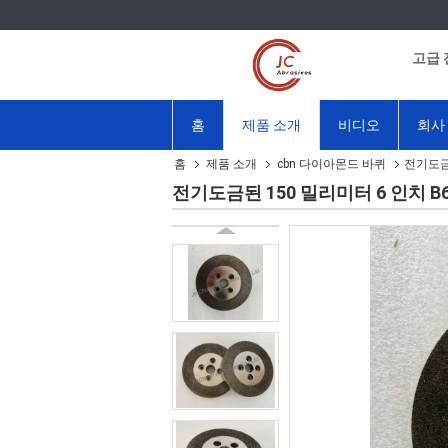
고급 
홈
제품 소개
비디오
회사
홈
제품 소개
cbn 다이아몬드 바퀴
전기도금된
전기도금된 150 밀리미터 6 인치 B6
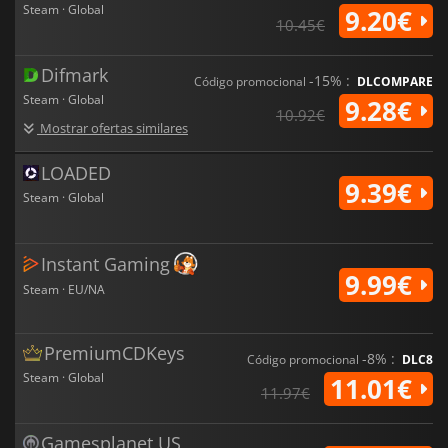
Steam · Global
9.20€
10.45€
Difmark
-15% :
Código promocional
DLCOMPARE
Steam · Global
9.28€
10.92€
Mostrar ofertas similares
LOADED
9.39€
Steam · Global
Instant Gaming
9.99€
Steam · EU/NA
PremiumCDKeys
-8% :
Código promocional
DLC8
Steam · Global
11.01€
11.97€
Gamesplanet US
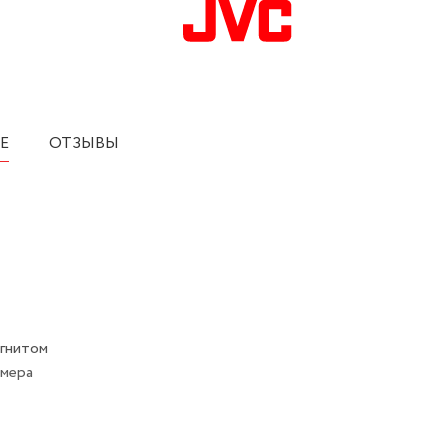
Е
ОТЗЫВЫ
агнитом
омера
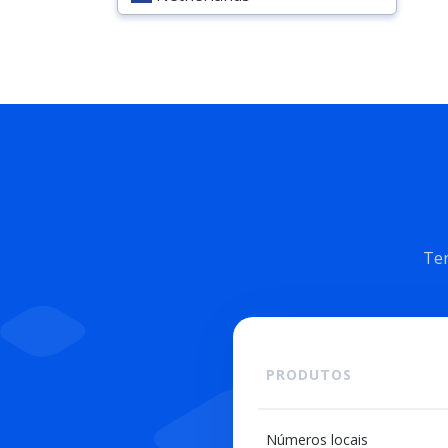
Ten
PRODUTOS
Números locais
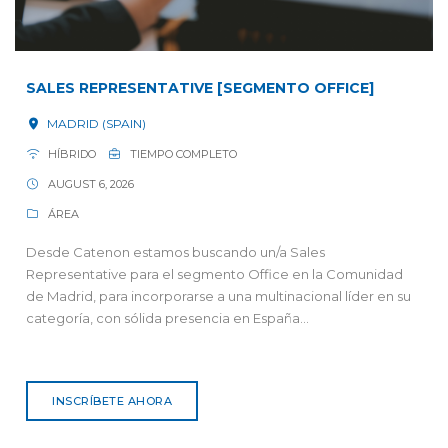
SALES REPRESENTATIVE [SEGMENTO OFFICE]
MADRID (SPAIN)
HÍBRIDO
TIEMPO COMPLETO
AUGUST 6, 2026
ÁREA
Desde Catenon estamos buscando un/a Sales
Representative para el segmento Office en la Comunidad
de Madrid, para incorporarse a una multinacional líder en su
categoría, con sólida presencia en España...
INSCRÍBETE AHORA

* * *

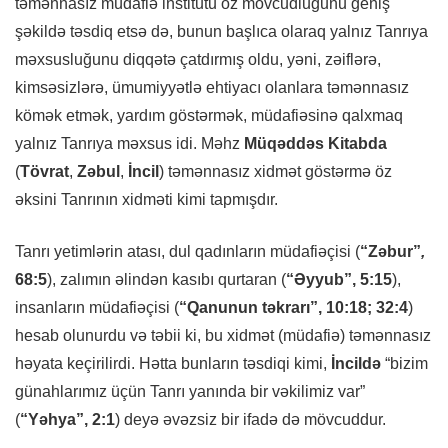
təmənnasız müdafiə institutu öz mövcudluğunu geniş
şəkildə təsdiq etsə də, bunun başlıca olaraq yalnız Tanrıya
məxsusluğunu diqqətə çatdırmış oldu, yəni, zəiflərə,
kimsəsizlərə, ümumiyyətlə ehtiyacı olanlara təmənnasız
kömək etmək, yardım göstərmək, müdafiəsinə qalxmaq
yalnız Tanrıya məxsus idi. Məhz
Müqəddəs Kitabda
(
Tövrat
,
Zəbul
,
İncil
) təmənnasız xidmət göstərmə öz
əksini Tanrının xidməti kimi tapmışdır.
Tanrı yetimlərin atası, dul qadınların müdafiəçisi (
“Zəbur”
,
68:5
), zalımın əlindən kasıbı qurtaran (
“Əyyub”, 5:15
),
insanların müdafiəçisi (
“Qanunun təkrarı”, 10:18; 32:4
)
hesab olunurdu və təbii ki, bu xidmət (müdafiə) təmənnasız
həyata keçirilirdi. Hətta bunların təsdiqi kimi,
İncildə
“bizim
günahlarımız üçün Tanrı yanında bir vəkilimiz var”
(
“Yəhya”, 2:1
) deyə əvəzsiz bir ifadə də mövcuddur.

--

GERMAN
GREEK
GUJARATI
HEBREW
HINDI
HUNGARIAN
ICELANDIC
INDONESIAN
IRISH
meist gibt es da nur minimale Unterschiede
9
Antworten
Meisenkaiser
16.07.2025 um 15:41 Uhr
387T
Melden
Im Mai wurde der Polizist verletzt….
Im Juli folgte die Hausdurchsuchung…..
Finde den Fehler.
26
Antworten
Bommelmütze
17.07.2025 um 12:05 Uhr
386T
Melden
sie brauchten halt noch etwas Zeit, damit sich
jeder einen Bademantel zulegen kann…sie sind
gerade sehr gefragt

▶ [WHAT IS EXPECTED]: Begin at the line that has "Representative para el" in the entries above; stop after the line that has "INSCRÍBETE AHORA". Transcribe exactly those lines and no others.

▶ [TASK RESULT]:
Representative para el segmento Office en la Comunidad
de Madrid, para incorporarse a una multinacional líder en su
categoría, con sólida presencia en España...
INSCRÍBETE AHORA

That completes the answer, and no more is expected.